Next up (and yes, it’s till Wednesday the 6th here), a pub I enjoyed more than any other this year (well, since the Circus, anyway).
Arise, the Queen Vic (as it were).
Getting there in the drizzle was half the fun, weaving out of central Aberdeen as the granite finally shone and I stumbled into Rosemount, a gem of a suburb.
This has classic pub all over it as you enter, the sort of Victorian gem that Soho or Paddington sometimes promises only to let you down with boorish Londoners and warm Pride.
I was determined not to be put off by the reliance on English beers.
The early evening trade was just arriving, a right mixed bunch. The best way.
One of them had the Landlord, which was all the steer I needed.
For reason unknown, I joined the crowd sitting at the bar, possibly hoping to block the handpumps for whoever is the Scottish BRAPA.
It was a good move though; I could observe the mechanics of a great pub. The bar gleamed, the beer was beautifully presented, the staff cheery.
OK, staff in waistcoats is a little Aberdeensy, I guess.
You can see I caught the bar in full flow.

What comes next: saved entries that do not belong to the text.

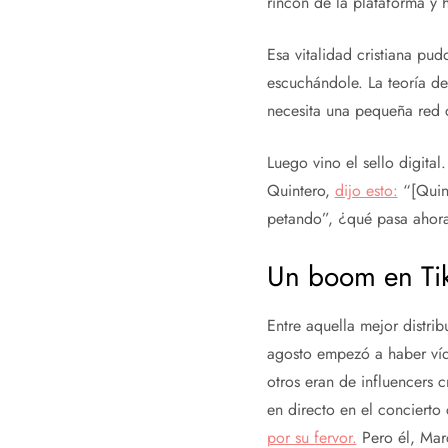
rincón de la plataforma y 
Esa vitalidad cristiana pu
escuchándole. La teoría de
necesita una pequeña red 
Luego vino el sello digita
Quintero,
dijo esto:
“[Quint
petando”, ¿qué pasa ahor
Un boom en Tik
Entre aquella mejor distri
agosto empezó a haber víde
otros eran de influencers c
en directo en el conciert
por su fervor.
Pero él, Mar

Now, you might think,what was so good about the Queen Vic ? Barflies (inc.yours truly), Six Nations tat, TV screens, staff in uniform…
I find it hard to explain, just as I do when I consider describing the merits of the Halcyon Quest or the Dead Poets Inn.

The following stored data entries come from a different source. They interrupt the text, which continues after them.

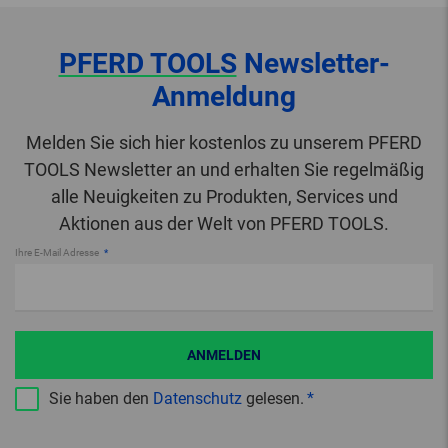
PFERD TOOLS
Newsletter-
Anmeldung
Melden Sie sich hier kostenlos zu unserem PFERD
TOOLS Newsletter an und erhalten Sie regelmäßig
alle Neuigkeiten zu Produkten, Services und
Aktionen aus der Welt von PFERD TOOLS.
Ihre E-Mail Adresse
ANMELDEN
Sie haben den
Datenschutz
gelesen.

As Dave put it so well in the comments recently.
Just being in a pub where everything is in place. As Pub Curmudgeon explores today in his latest post, it doesn’t even matter if the beer isn’t fantastic in a situation like that.
Perhaps it was “Jet” by Wings. Love that song.

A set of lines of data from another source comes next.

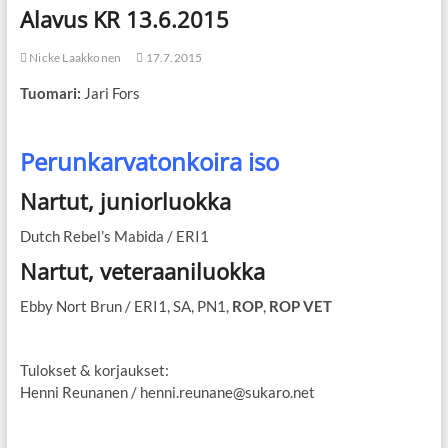
Alavus KR 13.6.2015
Nicke Laakkonen
17.7.2015
Tuomari:
Jari Fors
Perunkarvatonkoira iso
Nartut, juniorluokka
Dutch Rebel’s Mabida / ERI1
Nartut, veteraaniluokka
Ebby Nort Brun / ERI1, SA, PN1,
ROP
,
ROP VET
Tulokset & korjaukset:
Henni Reunanen / henni.reunane@sukaro.net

The TT Landlord was decent, if not quite good enough for a second pint.
But I didn’t want to leave. Even though Mrs RM was headed to the Brew Dog.
So I moved to the excellent bottled range, Windswept’s Fox being inadvisable but essential. I didn’t even notice my new canine friends licking my shoes.
“You hypocrite, retiredmartin; it’s only a week since you were slagging off that Cheshire gastropub when the dog licked your shoes”.
My rules. All I know is that I shook hands with Duncan the barman and Gary the Tim Taylorman when I left and I had no idea why. Perhaps I’d won/lost a bet.
A wonderful pub, which looked even better in the encircling mist.
Now all I had to do was find Mrs RM. And act sober.